Hay que ser muy chulo para marcarse un libro de casi mil páginas sobre algo tan recurrente como el nazismo o el Holocausto, ganar el Premio Goncourt y ni molestarse en ir a recogerlo. Hace falta andar muy sobrado para conseguir las bendiciones de los popes de la literatura mundial como un salvador de la novela y después venir a decir que no sabe si volverá a escribir otra. Pero así es Jonathan Littell, un autor raro y controvertido, un tipo que manifiesta cierto aire de superioridad si se le insiste en algo que le molesta; que es políglota y nómada, entre nihilista y revolucionario -trabajó en ONG en Rusia y Chechenia-; que parece claramente desubicado en este periodo de la historia, amante de la cultura griega y de la música antigua; que nació en Estados Unidos (Nueva York, 1967), pero escribe en francés, su otra lengua madre: la de un país al que fue a caer con tres años y del que ha acabado escapando también para refugiarse desde hace un año en Barcelona. Por su nueva ciudad pretende que le dejen tranquilo, que nadie salga en su busca, esconderse de todo el ruido mundial que ha terminado armando Las benévolas (RBA en castellano.
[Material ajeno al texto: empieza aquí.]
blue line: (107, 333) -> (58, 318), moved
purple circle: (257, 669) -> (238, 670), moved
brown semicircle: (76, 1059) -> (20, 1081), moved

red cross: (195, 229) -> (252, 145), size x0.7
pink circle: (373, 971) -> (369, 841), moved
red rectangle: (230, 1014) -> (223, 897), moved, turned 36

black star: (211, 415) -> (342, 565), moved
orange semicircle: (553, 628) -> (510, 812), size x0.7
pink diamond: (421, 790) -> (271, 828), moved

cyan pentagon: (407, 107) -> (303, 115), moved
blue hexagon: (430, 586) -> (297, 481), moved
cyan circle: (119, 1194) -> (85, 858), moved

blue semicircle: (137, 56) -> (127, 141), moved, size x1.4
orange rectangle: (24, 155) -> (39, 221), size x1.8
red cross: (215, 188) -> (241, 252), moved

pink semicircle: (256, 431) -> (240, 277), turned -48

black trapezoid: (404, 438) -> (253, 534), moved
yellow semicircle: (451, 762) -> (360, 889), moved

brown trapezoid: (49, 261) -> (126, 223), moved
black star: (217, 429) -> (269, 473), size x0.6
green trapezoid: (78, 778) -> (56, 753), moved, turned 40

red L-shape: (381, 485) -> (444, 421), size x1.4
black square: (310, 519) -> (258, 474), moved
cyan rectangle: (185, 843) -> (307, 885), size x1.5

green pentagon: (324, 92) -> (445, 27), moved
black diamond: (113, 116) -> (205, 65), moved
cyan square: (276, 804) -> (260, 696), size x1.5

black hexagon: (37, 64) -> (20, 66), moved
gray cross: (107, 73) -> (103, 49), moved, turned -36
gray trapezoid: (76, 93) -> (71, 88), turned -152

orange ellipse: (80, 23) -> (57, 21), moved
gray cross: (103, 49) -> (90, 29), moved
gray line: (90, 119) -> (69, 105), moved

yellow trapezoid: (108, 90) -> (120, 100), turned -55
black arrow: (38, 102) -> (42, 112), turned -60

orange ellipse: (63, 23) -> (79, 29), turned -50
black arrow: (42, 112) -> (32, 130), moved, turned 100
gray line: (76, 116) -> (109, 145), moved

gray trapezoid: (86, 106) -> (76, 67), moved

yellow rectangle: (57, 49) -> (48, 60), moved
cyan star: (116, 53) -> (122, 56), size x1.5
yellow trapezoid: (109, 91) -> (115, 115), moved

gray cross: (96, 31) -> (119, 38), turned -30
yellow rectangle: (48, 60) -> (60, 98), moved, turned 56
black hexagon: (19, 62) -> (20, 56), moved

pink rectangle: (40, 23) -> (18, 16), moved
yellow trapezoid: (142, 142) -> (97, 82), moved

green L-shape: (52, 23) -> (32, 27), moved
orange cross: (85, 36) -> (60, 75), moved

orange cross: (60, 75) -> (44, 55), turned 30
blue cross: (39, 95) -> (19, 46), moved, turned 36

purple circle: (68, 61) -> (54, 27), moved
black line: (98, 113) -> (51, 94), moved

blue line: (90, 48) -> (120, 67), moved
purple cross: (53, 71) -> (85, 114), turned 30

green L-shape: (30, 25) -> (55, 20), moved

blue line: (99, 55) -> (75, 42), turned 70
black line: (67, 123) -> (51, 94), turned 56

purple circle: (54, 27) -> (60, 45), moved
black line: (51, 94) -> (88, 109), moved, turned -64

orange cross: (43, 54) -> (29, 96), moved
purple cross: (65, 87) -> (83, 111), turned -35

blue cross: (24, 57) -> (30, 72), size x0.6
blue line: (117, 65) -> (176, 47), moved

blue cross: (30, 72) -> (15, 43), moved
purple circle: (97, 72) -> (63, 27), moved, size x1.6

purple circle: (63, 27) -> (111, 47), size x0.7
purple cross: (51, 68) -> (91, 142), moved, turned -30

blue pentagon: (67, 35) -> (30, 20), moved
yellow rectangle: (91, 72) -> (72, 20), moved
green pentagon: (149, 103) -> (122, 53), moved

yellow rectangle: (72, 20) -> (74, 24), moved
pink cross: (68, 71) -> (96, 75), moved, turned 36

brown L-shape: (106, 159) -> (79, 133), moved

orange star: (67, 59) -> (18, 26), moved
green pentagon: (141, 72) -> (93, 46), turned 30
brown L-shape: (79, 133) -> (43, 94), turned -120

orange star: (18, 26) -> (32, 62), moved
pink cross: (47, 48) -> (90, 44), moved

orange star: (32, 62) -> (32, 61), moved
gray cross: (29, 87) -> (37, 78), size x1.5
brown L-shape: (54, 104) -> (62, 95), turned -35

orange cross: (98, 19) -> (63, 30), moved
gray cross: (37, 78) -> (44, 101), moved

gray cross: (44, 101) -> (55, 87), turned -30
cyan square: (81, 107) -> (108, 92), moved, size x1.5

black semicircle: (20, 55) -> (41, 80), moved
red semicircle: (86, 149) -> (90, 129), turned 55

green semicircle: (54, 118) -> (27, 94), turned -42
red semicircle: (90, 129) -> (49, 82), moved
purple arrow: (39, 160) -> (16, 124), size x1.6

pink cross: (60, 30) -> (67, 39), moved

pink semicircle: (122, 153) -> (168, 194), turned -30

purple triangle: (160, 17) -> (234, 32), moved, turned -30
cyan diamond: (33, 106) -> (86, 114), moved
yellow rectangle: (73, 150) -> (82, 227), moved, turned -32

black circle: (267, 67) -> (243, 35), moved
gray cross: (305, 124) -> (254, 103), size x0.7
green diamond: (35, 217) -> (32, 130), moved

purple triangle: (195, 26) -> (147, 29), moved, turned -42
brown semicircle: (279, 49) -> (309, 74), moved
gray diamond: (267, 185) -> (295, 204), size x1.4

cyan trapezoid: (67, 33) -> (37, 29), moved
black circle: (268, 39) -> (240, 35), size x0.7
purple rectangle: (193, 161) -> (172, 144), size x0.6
Quaderns Crema en catalán), una vasta y magistral novela que se adentra en el corazón de todas las tinieblas de la mano de Maximilian Aue, un verdugo nazi encargado de exterminar sin miramientos todo lo que se le ponga por delante. En Francia fue el libro del año la pasada temporada. A medida que aparecen las traducciones en los más de 20 países que han comprado sus derechos, sigue creando auténtico asombro por su ambición, por su contundencia, por cómo consigue desmontar tópicos y despojarnos de incertidumbres que nos dejan todavía más desnudos y sin respuestas ante el horror. La semana próxima se publica en España.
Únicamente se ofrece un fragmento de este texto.